The idea behind an electron microscope is that electrons, which we usually first learn to be "particles", have also wavelike properties due to quantum mechanics. As light, which is nothing else than electromagnetic waves with wavelengths of between about 400 and 800 nm (nano-meters) our eyes are sensitive too, is described by a wave equations, which can be derived from Maxwell's equations, within quantum theory electrons are described by a wave equation, the Schrödinger equation.
The same math that explains, how the rules of geometrical optics follow from wave optics based on Maxwell's equations, also explains the particle aspects of the electrons. Since electrons carry electromagnetic charge (one negative elementary charge) you can deflect them with electric and magnetic fields, and you can tailor your fields such that they act like lenses do for light.

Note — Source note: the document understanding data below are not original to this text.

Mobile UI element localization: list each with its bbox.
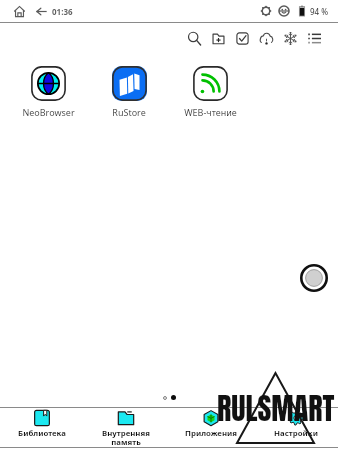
button[interactable]: Настройки	[253, 406, 338, 449]
button[interactable]: Внутренняя память	[84, 406, 168, 449]
button[interactable]: Select items	[230, 27, 254, 50]
staticText: RULSMART	[217, 386, 335, 431]
button[interactable]: Quick menu	[300, 264, 328, 292]
button[interactable]: Приложения	[168, 406, 253, 449]
button[interactable]: Back	[34, 4, 48, 18]
button[interactable]: Библиотека	[0, 406, 84, 449]
staticText: NeoBrowser	[22, 106, 75, 118]
staticText: Внутренняя память	[102, 428, 150, 447]
staticText: RuStore	[112, 106, 146, 118]
button[interactable]: Download	[254, 27, 278, 50]
staticText: Настройки	[274, 428, 318, 439]
staticText: Приложения	[185, 428, 237, 439]
staticText: 01:36	[52, 6, 73, 17]
button[interactable]: Refresh screen	[278, 27, 302, 50]
staticText: 94 %	[310, 6, 329, 17]
button[interactable]: Home	[11, 3, 27, 19]
button[interactable]: WEB-чтение	[170, 66, 250, 118]
staticText: WEB-чтение	[184, 106, 237, 118]
button[interactable]: Search	[182, 27, 206, 50]
staticText: Библиотека	[18, 428, 66, 439]
button[interactable]: RuStore	[89, 66, 169, 118]
button[interactable]: NeoBrowser	[8, 66, 88, 118]
button[interactable]: Menu	[302, 27, 326, 50]
button[interactable]: New folder	[206, 27, 230, 50]
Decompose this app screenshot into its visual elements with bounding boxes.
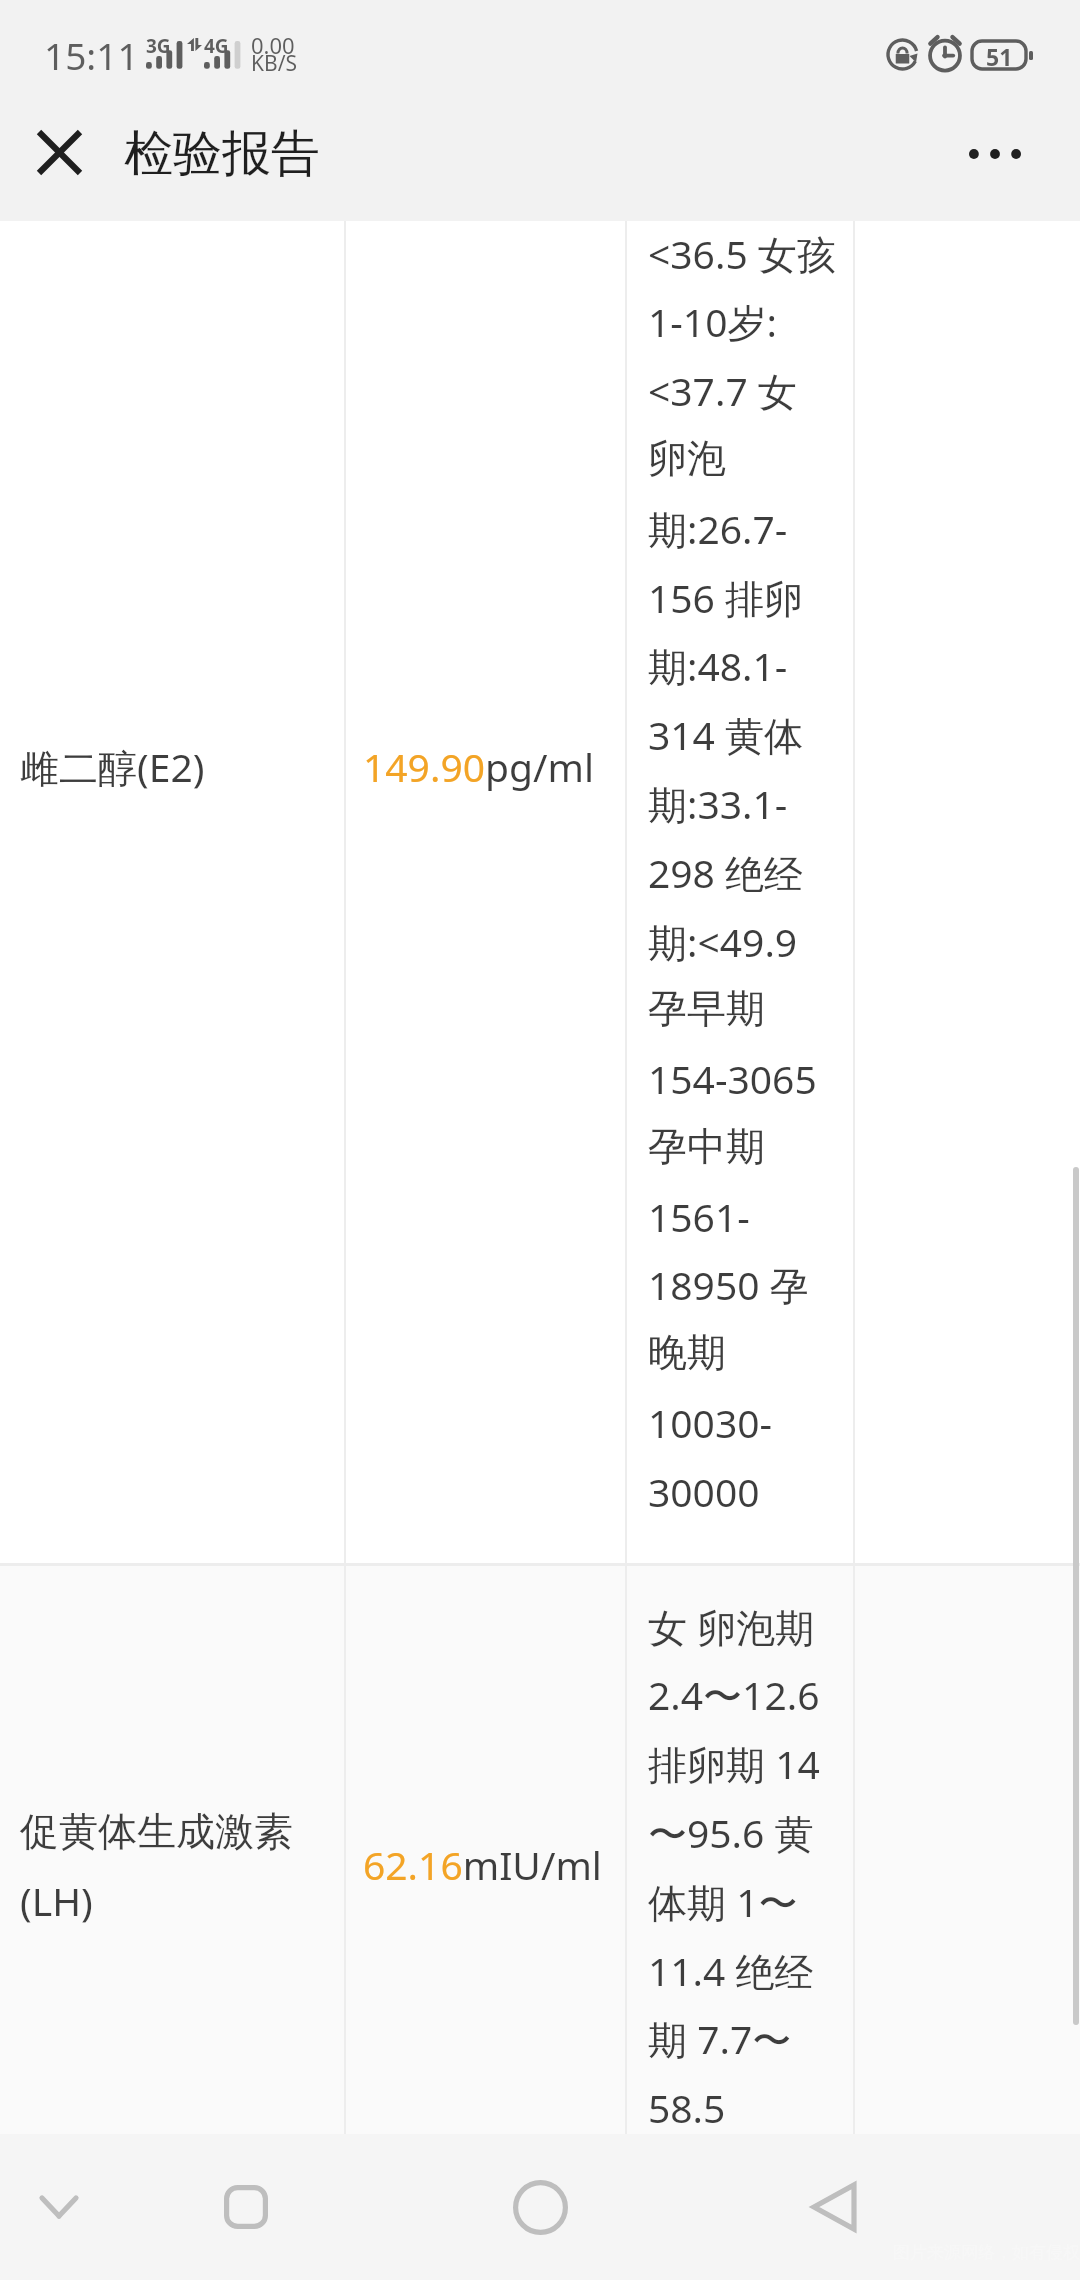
staticText: 体期 1〜 xyxy=(648,1864,798,1934)
staticText: 雌二醇(E2) xyxy=(20,729,205,799)
staticText: 期:26.7- xyxy=(648,491,788,561)
staticText: 10030- xyxy=(648,1385,773,1452)
button[interactable]: 雌二醇(E2) xyxy=(0,221,1080,1563)
staticText: (LH) xyxy=(20,1863,93,1930)
staticText: 检验报告 xyxy=(124,133,320,183)
staticText: 女 卵泡期 xyxy=(648,1589,815,1659)
staticText: 18950 孕 xyxy=(648,1247,809,1317)
staticText: 51 xyxy=(986,41,1013,69)
button[interactable]: More options xyxy=(938,97,1051,210)
button[interactable]: Back xyxy=(764,2137,904,2277)
staticText: <37.7 女 xyxy=(648,353,797,423)
staticText: 排卵期 14 xyxy=(648,1726,820,1796)
staticText: 154-3065 xyxy=(648,1041,817,1108)
staticText: 314 黄体 xyxy=(648,697,804,767)
staticText: 期:<49.9 xyxy=(648,904,798,974)
staticText: 孕中期 xyxy=(648,1110,765,1177)
staticText: 促黄体生成激素 xyxy=(20,1795,293,1862)
button[interactable]: 促黄体生成激素 xyxy=(0,1566,1080,2134)
staticText: 149.90pg/ml xyxy=(363,729,594,796)
staticText: 4G xyxy=(204,33,229,59)
staticText: 3G xyxy=(146,33,171,59)
staticText: <36.5 女孩 xyxy=(648,221,836,286)
staticText: 1561- xyxy=(648,1179,750,1246)
staticText: 58.5 xyxy=(648,2070,726,2134)
staticText: 1-10岁: xyxy=(648,284,777,354)
staticText: 2.4〜12.6 xyxy=(648,1657,820,1727)
button[interactable]: Close xyxy=(0,96,119,209)
staticText: 期:48.1- xyxy=(648,628,788,698)
staticText: 298 绝经 xyxy=(648,835,804,905)
staticText: 期:33.1- xyxy=(648,766,788,836)
staticText: KB/S xyxy=(251,53,297,76)
staticText: 156 排卵 xyxy=(648,560,804,630)
staticText: 62.16mIU/ml xyxy=(363,1827,602,1894)
staticText: 期 7.7〜 xyxy=(648,2001,792,2071)
button[interactable]: Hide keyboard xyxy=(0,2137,129,2277)
staticText: 15:11 xyxy=(44,40,139,78)
button[interactable]: Home xyxy=(470,2137,610,2277)
staticText: 孕早期 xyxy=(648,972,765,1039)
staticText: 晚期 xyxy=(648,1316,726,1383)
staticText: 〜95.6 黄 xyxy=(648,1795,814,1865)
staticText: 0.00 xyxy=(251,36,295,59)
staticText: 30000 xyxy=(648,1454,760,1521)
staticText: 卵泡 xyxy=(648,422,726,489)
button[interactable]: Recent apps xyxy=(176,2137,316,2277)
staticText: 11.4 绝经 xyxy=(648,1933,814,2003)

The advantage of electron microscopes compared to optical ones is that it is easy to manipulate electrons which have a much smaller wave length. This is important, because the wave length is also a measure for the ability to resolve small structures, i.e., the smaller structures you want to observer the higher resolution you need and thus you need waves with low wave length.
Electromagnetic waves of shorter wave lengths are UV-, X-, and finally ##\gamma## rays, but the electromagnetic radiation of such shorter wave lengths is not easily manipulated, because they just go through the material pretty unaffected and thus it is hard to construct lenses for them.

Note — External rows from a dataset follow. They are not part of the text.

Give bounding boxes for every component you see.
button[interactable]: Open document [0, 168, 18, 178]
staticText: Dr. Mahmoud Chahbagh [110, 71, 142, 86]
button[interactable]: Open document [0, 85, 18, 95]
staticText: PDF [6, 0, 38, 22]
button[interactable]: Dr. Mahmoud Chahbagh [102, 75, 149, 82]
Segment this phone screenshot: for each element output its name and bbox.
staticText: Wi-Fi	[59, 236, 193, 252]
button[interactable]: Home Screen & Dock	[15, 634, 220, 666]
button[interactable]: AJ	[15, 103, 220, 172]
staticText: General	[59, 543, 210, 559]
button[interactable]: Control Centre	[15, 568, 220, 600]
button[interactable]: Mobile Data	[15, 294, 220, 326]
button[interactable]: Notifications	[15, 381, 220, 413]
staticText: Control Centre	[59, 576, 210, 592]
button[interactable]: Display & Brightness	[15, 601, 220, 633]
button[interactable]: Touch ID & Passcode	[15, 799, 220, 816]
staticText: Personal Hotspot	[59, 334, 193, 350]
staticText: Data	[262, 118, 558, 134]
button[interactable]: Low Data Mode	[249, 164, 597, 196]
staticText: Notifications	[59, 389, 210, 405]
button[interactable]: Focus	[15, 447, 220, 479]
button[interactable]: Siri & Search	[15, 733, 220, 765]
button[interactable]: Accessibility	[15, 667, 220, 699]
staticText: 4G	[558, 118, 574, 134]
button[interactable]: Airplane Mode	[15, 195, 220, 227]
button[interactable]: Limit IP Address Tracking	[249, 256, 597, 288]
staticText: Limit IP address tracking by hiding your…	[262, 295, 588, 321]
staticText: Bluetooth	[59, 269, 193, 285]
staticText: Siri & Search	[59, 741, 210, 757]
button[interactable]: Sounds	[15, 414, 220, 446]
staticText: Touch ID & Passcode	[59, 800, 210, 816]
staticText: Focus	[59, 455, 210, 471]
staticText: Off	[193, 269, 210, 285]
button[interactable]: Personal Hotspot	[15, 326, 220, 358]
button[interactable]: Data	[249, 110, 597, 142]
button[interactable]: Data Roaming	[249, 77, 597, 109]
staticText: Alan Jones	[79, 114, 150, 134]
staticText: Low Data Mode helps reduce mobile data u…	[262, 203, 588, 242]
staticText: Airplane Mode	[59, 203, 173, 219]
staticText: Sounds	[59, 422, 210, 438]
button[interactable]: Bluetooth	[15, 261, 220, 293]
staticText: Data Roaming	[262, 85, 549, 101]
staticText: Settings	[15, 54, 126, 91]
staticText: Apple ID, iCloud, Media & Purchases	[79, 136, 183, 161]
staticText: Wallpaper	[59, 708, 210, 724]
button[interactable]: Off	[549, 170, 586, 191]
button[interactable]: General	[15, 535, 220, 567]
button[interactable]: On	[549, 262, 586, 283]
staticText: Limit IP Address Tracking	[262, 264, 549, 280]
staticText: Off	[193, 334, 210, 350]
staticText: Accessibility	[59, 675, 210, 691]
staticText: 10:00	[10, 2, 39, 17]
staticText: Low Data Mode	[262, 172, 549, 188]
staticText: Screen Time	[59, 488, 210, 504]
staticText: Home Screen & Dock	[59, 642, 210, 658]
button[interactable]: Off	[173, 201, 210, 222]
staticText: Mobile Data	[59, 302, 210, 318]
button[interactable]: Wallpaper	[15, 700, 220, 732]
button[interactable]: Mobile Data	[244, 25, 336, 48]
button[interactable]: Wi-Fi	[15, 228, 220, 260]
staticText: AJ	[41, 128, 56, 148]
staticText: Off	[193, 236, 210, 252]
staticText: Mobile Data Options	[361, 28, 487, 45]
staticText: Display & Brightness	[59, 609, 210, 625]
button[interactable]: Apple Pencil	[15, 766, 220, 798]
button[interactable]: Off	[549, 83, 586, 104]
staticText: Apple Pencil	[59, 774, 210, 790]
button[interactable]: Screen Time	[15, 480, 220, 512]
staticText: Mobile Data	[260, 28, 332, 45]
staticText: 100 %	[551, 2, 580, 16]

For electrons it's easier, because to get short wavelengths you just need electrons with higher momenta (larger velocities, because ##p=m v##). The Einstein-de Broglie formula then tells you that the wave length of electrons with a momentum ##p## is ##\lambda=h/p##, where ##h## is Planck's quantum of the action, ruling quantum physics. Further, as already mentioned above, you can use electric and magnetic fields as lenses for the electron waves, and this enables to construct electron microscopes using indeed ideas very similar to optics, enabling in this way pictures which can resolve much smaller structures than with an optical microscope.